21 de enero de 2011

Cuento Corto: Normal



Normal
Raúl era una persona normal, vestía faldas a la rodilla, se hacía trenzas para dormir y no usaba demasiado maquillaje. Generalmente salía con mujeres de su edad y rara vez tenía citas con hombres. Desde su infancia se había preguntado por qué los niños rechazaban sus cartas de San Valentín, o cómo era posible que su compañerito de preescolar, al que le dibujó un bonito corazón con los nombres “Raúl y Francisco” en el centro, pudiera despreciar semejante ofrenda de amor. No fue sino hasta su juventud que lo entendió, cuando, al llegar con su cita al baile de graduación, un altavoz presentó a la pareja como “Raúl y Ricardo”, lo que provocó risitas y murmullos entre los presentes.
Así pues, con el tiempo Raúl comprendió que lo inusual de su situación no le permitiría tener un novio, por lo que, tras años de burlas y rechazo, estaba a punto de tomar una de las decisiones más importantes de su vida: ese cambio que le convertiría en una completa mujer. Cuando el temor y la vergüenza quedaron a un lado, se atrevió a comentarlo con su padre. “¡Eso no es normal!”- le dijo él -“Si tu madre viviera, ¡cómo la herirías!”. Suspiró - “Pero, si eso te hará feliz, cuentas con mi apoyo”.  Raúl tomó el teléfono y programó una cita. Por fin, estaría un paso más cerca de conocer al amor de vida.

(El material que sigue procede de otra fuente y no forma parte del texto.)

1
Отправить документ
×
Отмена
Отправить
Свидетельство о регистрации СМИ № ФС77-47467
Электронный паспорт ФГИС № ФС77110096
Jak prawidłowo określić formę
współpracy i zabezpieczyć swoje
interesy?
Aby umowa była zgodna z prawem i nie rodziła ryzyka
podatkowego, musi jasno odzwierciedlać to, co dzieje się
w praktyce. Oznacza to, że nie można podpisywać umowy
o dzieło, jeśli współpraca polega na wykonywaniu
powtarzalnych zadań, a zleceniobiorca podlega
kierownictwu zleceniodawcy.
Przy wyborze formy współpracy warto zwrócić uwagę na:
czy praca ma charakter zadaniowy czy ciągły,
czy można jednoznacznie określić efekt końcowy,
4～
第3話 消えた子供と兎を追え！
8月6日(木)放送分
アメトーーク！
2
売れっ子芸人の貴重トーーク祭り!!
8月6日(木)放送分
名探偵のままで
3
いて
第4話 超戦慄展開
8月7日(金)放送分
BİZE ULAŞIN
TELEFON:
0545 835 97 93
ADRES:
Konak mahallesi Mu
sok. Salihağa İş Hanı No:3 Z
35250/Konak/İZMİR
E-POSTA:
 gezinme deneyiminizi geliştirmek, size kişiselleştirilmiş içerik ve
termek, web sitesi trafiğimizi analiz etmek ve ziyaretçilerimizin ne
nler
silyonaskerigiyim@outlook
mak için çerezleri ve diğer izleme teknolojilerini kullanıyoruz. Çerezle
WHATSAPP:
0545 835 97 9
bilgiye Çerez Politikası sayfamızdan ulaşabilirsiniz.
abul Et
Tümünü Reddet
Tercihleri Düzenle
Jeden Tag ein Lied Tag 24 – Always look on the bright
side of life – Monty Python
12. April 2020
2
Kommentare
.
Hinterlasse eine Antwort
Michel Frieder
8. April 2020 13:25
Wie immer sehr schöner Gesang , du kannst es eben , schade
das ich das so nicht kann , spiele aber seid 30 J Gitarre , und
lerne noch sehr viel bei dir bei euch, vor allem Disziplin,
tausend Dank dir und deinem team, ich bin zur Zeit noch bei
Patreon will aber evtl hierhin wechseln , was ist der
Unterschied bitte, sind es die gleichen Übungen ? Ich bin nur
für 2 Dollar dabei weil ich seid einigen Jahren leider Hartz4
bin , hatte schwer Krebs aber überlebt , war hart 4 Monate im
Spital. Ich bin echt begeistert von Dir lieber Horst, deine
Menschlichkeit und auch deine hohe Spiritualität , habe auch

Cuando el día de la transformación llegó, acudió sin compañía. Entró a la sala de espera y se sentó junto a la puerta, para no llamar mucho la atención. Llevaba un vestido largo; aunque la abertura dejaba ver un poco de vello en su espinilla, ese día lucía impecable, incluso escultural. Tras varios minutos de ansiedad, un joven apuesto se acercó a Raúl, le dirigió una mirada coqueta y le hizo un ademán, solicitando sentarse a su lado. Entonces conversaron. Se conocieron y enamoraron casi al mismo tiempo, cada uno abochornado de que el otro descubriera su razón para estar ahí.
Cuando la recepcionista se acercó al altavoz y pronunció su nombre, Raúl se puso de pie con agitación y, presa de un gran rubor, salió corriendo del lugar.
Había sido un encuentro maravilloso. Al pasar de los días Raúl lamentaba cada vez más su cobardía; luego de unas semanas de remordimiento, estaba a punto de perder la esperanza de volver a verlo. Se refugió en su oficina y en su trabajo, con la frágil determinación que conlleva un corazón roto. Entonces llamaron a la puerta. Al abrir, Raúl se encontró con una caravana de empleados de la florería, fueron y vinieron, dejándole docenas de flores sobre el escritorio, las repisas, las sillas, y finalmente sobre el suelo. Cuando el desfile se apaciguó, el último empleado le entregó una tarjeta de su admirador; en ella se leía “Para Raúl, ¿misma hora, mismo lugar?”, y firmaba Anónimo. Sonrió. En ese instante Raúl supo quién había enviado las flores.
Supo también por qué ambos se habían encontrado en aquel lugar. Supo que a su amado no le importaría que dibujaran sus nombres juntos, entre corazones. Y supo que ya no deseaba cambiar, pues así le querían y así pretendía pasar el resto de sus días. Tomó su bolso, llamó a un taxi y en el camino se retocó el maquillaje. Al llegar al lugar donde conoció al amor de su vida, contuvo la respiración: él estaba esperando ahí.
A Raúl le temblaban las rodillas, y ese día llevaba tacones excepcionalmente altos.
Mi madre murió al dar a luz- dijo ella cuando se encontraron- creía que yo sería varón y su última voluntad fue que llevara el nombre de Raúl.                                                                     
Suerte que mi padre amaba la poesía - contestó él, rodeándola en un abrazo –me llamó como a su poeta favorito, Anónimo.